I am trying to debug a nasty utf-8 problem, and do not know where to start.
A page contains the word 'categorieën', wich should be categorieën. Clearly something is wrong with the UTF-8. This happens with all these multibite characters. I have scanned the gazillion topics here on UTF8, but they mostly cover the basics, not this situation where everything appears to be configured and set correct, but clearly is not.
The pages are served by Drupal, from a MySQL database.
The database was migrated (not by me) by sql-dumping and -importing trough phpmyadmin. Good chance something went wrong there, because before, there was no problem. And because the problem occurs only on older, imported items. Editing these items or inserting new ones, and fixxing the wrongly encoded characters by hand, fixes the problem. Though I cannot see a difference in the database.
- Content re-edited trough Drupal does not have this problem.

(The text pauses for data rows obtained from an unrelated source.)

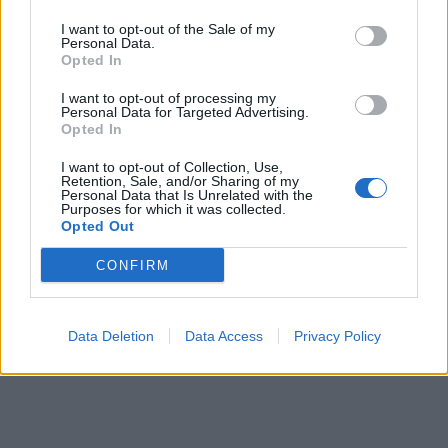
I want to opt-out of the Sale of my
Personal Data.
Opted In
I want to opt-out of processing my
Personal Data for Targeted Advertising.
Opted In
I want to opt-out of Collection, Use,
Retention, Sale, and/or Sharing of my
Personal Data that Is Unrelated with the
Purposes for which it was collected.
Opted Out
CONFIRM
Data Deletion
Data Access
Privacy Policy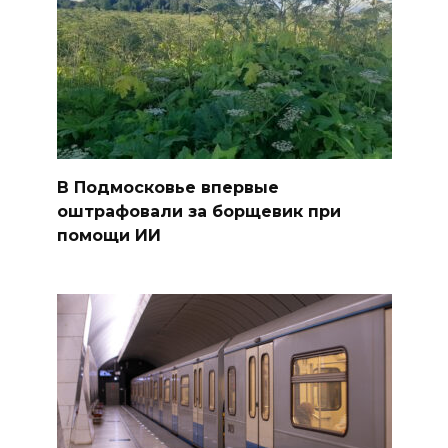
В Подмосковье впервые
оштрафовали за борщевик при
помощи ИИ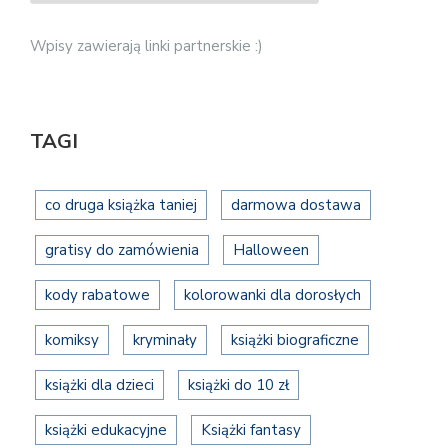
Wpisy zawierają linki partnerskie :)
TAGI
co druga książka taniej
darmowa dostawa
gratisy do zamówienia
Halloween
kody rabatowe
kolorowanki dla dorosłych
komiksy
kryminały
książki biograficzne
książki dla dzieci
książki do 10 zł
książki edukacyjne
Książki fantasy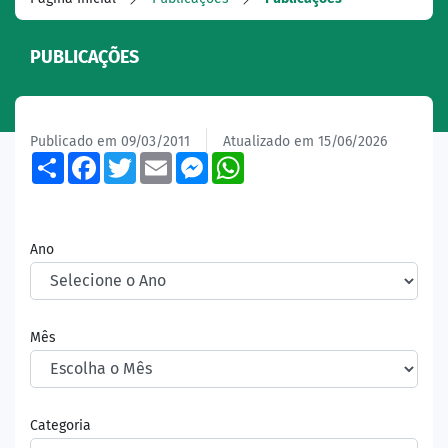
PUBLICAÇÕES
Publicado em 09/03/2011
Atualizado em 15/06/2026
Share
Facebook
Twitter
Email
Messenger
WhatsApp
Ano
Mês
Categoria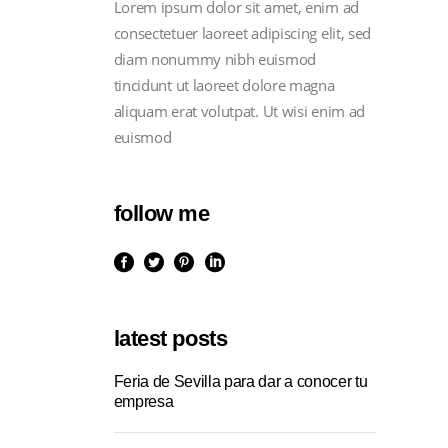
Lorem ipsum dolor sit amet, enim ad
consectetuer laoreet adipiscing elit, sed
diam nonummy nibh euismod
tincidunt ut laoreet dolore magna
aliquam erat volutpat. Ut wisi enim ad
euismod
follow me
latest posts
Feria de Sevilla para dar a conocer tu
empresa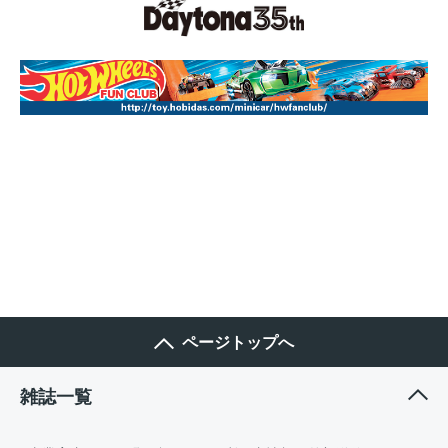
ページトップへ
雑誌一覧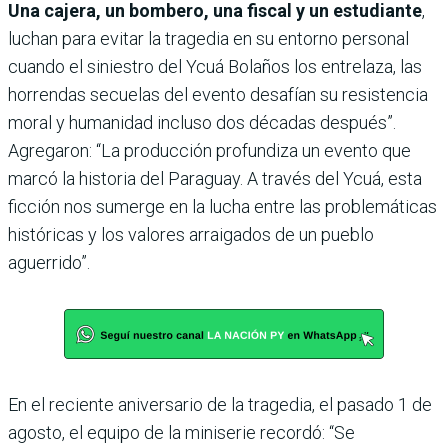
Una cajera, un bombero, una fiscal y un estudiante
,
luchan para evitar la tragedia en su entorno personal
cuando el siniestro del Ycuá Bolaños los entrelaza, las
horrendas secuelas del evento desafían su resistencia
moral y humanidad incluso dos décadas después”.
Agregaron: “La producción profundiza un evento que
marcó la historia del Paraguay. A través del Ycuá, esta
ficción nos sumerge en la lucha entre las problemáticas
históricas y los valores arraigados de un pueblo
aguerrido”.
En el reciente aniversario de la tragedia, el pasado 1 de
agosto, el equipo de la miniserie recordó: “Se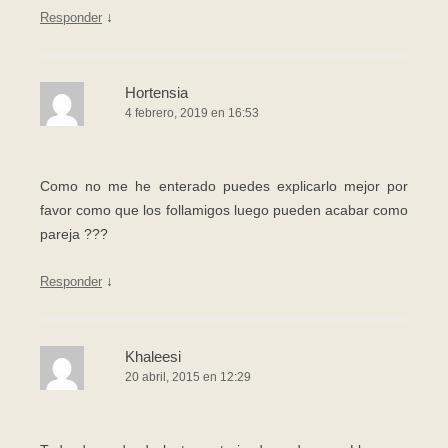
↓
Responder
Hortensia
4 febrero, 2019 en 16:53
Como no me he enterado puedes explicarlo mejor por
favor como que los follamigos luego pueden acabar como
pareja ???
↓
Responder
Khaleesi
20 abril, 2015 en 12:29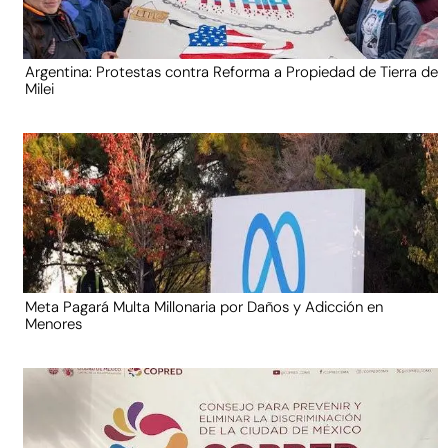
Argentina: Protestas contra Reforma a Propiedad de Tierra de
Milei
Meta Pagará Multa Millonaria por Daños y Adicción en
Menores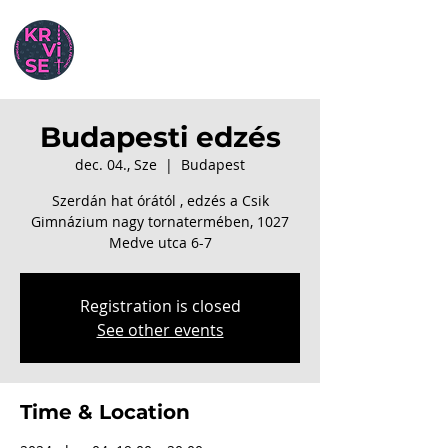
Budapesti edzés
dec. 04., Sze
  |  
Budapest
Szerdán hat órától , edzés a Csik
Gimnázium nagy tornatermében, 1027
Medve utca 6-7
Registration is closed
See other events
Time & Location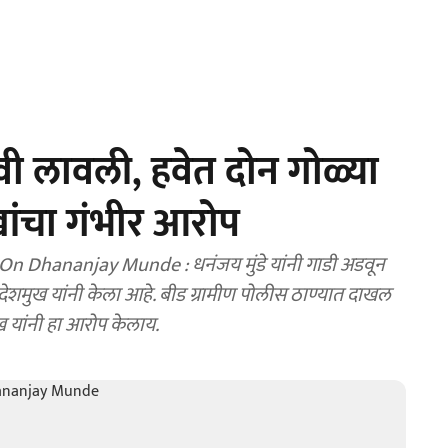
डवी लावली, हवेत दोन गोळ्या
खांचा गंभीर आरोप
e : धनंजय मुंडे यांनी गाडी अडवून
शमुख यांनी केला आहे. बीड ग्रामीण पोलीस ठाण्यात दाखल
ुख यांनी हा आरोप केलाय.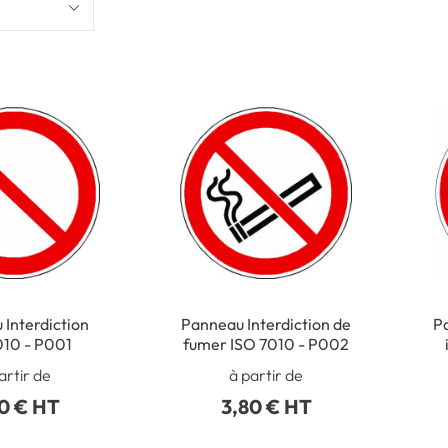
Interdiction
Panneau Interdiction de
P
010 - P001
fumer ISO 7010 - P002
artir de
à partir de
0 € HT
3,80 € HT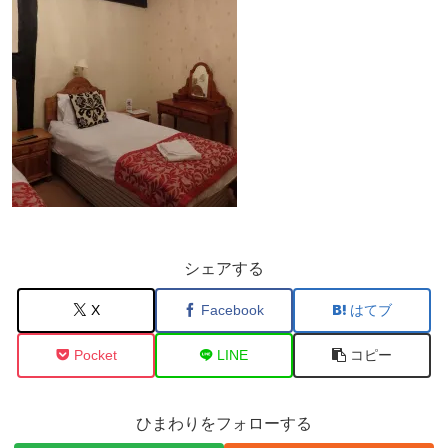
シェアする
X
Facebook
はてブ
Pocket
LINE
コピー
ひまわりをフォローする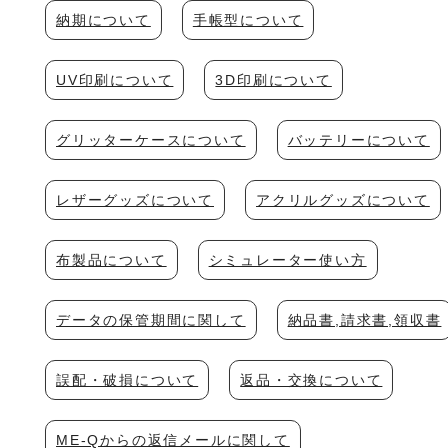
納期について
手帳型について
UV印刷について
3D印刷について
グリッターケースについて
バッテリーについて
レザーグッズについて
アクリルグッズについて
布製品について
シミュレーター使い方
データの保管期間に関して
納品書,請求書,領収書
誤配・破損について
返品・交換について
ME-Qからの返信メールに関して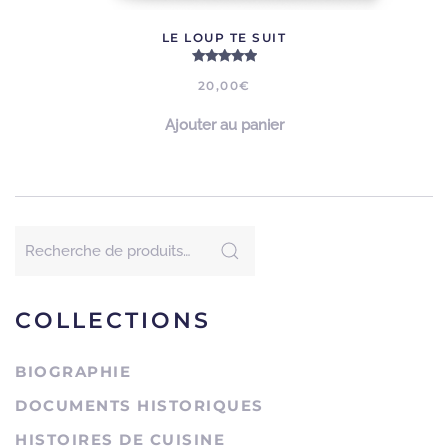
LE LOUP TE SUIT
Note
5.00
sur 5
20,00
€
Ajouter au panier
Recherche
pour :
COLLECTIONS
BIOGRAPHIE
DOCUMENTS HISTORIQUES
HISTOIRES DE CUISINE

- When, on the CLI, using MySQL, I can read out that text and get the correct ë character. On both The articles that render "correct "and "incorrect" characters.

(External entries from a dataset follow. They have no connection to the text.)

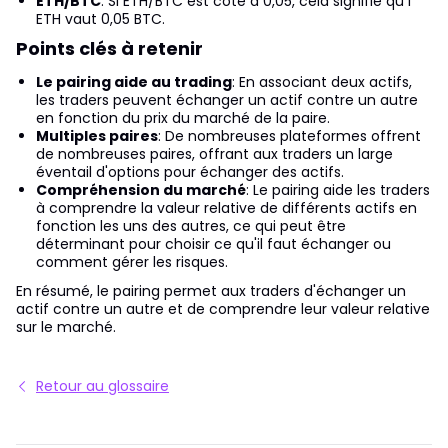
ETH/BTC
: Si ETH/BTC est coté à 0,05, cela signifie qu'1
ETH vaut 0,05 BTC.
Points clés à retenir
Le pairing aide au trading
: En associant deux actifs,
les traders peuvent échanger un actif contre un autre
en fonction du prix du marché de la paire.
Multiples paires
: De nombreuses plateformes offrent
de nombreuses paires, offrant aux traders un large
éventail d'options pour échanger des actifs.
Compréhension du marché
: Le pairing aide les traders
à comprendre la valeur relative de différents actifs en
fonction les uns des autres, ce qui peut être
déterminant pour choisir ce qu'il faut échanger ou
comment gérer les risques.
En résumé, le pairing permet aux traders d'échanger un
actif contre un autre et de comprendre leur valeur relative
sur le marché.
Retour au glossaire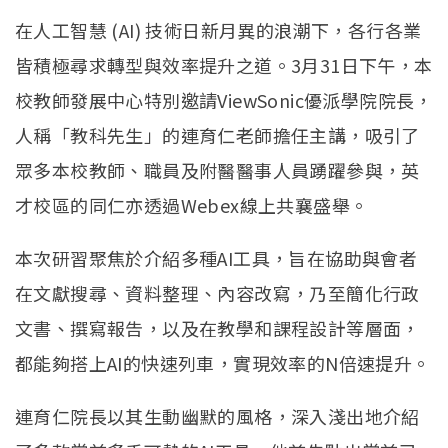
在人工智慧 (AI) 技術日新月異的浪潮下，各行各業
皆積極尋求轉型與效率提升之道。3月31日下午，本
校教師發展中心特別邀請ViewSonic優派學院院長，
人稱「教科先生」的連育仁老師擔任主講，吸引了
眾多本校教師、職員及附醫醫事人員踴躍參與，英
才校區的同仁亦透過Webex線上共襄盛舉。
本次研習聚焦於介紹多種AI工具，旨在協助與會者
在文獻搜尋、資料整理、內容改寫，乃至簡化行政
文書、撰寫報告，以及在教學和課程設計等層面，
都能夠搭上AI的快速列車，實現效率的N倍速提升。
連育仁院長以其生動幽默的風格，深入淺出地介紹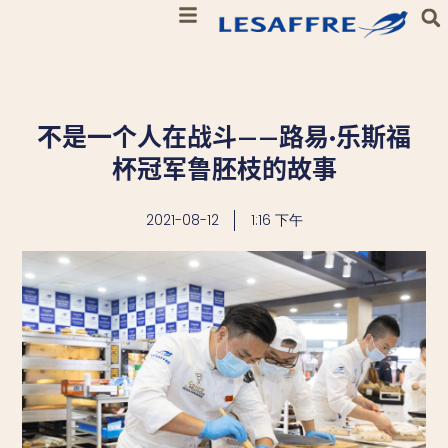
不是一个人在战斗——路易·乐斯福
杯冠军鲁胚枝的故事
2021-08-12
1:16 下午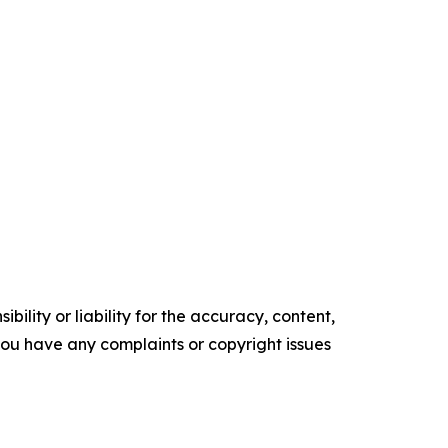
ility or liability for the accuracy, content,
f you have any complaints or copyright issues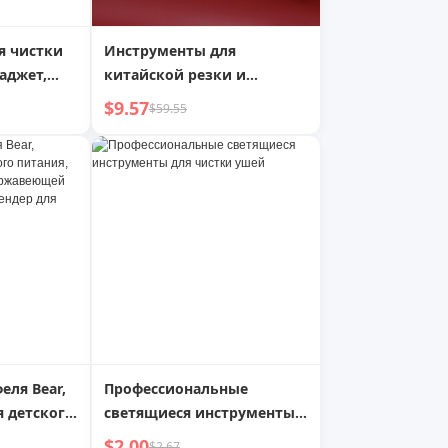
я чистки
Инструменты для
аджет,
китайской резки и
соскабливания
$9.57
$59.55
ы,
кирпичного чая, туо ча
риц для
ие ушной
еля Bear,
Профессиональные
 детского
светящиеся инструменты
ка для яиц
для чистки ушей
$2.00
$2.67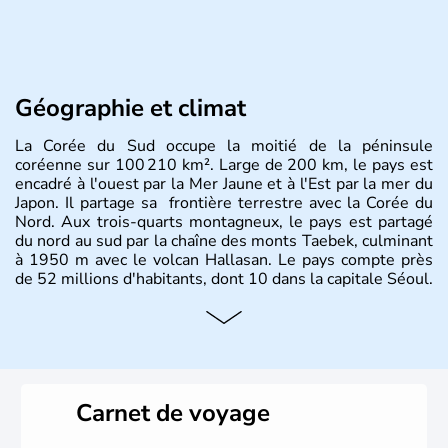
Géographie et climat
La Corée du Sud occupe la moitié de la péninsule
coréenne sur 100 210 km². Large de 200 km, le pays est
encadré à l'ouest par la Mer Jaune et à l'Est par la mer du
Japon. Il partage sa frontière terrestre avec la Corée du
Nord. Aux trois-quarts montagneux, le pays est partagé
du nord au sud par la chaîne des monts Taebek, culminant
à 1950 m avec le volcan Hallasan. Le pays compte près
de 52 millions d'habitants, dont 10 dans la capitale Séoul.
Histoire et administration
La
Corée du Sud
est un pays de l’
Asie de l’Es
t composé
de vingt provinces. Outre sa capitale
Séoul
, Ulsan et
Pusan sont deux autres villes majeures du pays. Le
Carnet de voyage
christianisme et le bouddhisme en sont les deux
principales religions. Ce pays partage sa culture avec la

- The tables have collation
utf8_general_ci
- Headers appear to be sent with correct encoding:
Vary Accept-Encoding
andContent-Type text/html; charset=utf-8
- HTML head contains a
<meta http-equiv="Content-Type" content="text/html; charset=utf-8" />
- the HTTP headers tell me there is a Varnish proxy inbetween. Could that cause UTF8-conversion/breakage
- content is served Gzipped, normal in Drupal, and I have never seen this UTF8 issie wrt the gzipping, but you never know.
It appears the import is the culprit and I would like to know a) what went wrong. b) why I cannot see a difference in the mysql cli client between "wrong" and "correct" characters c) how to fix the database, or where to start looking and learning on how to fix it.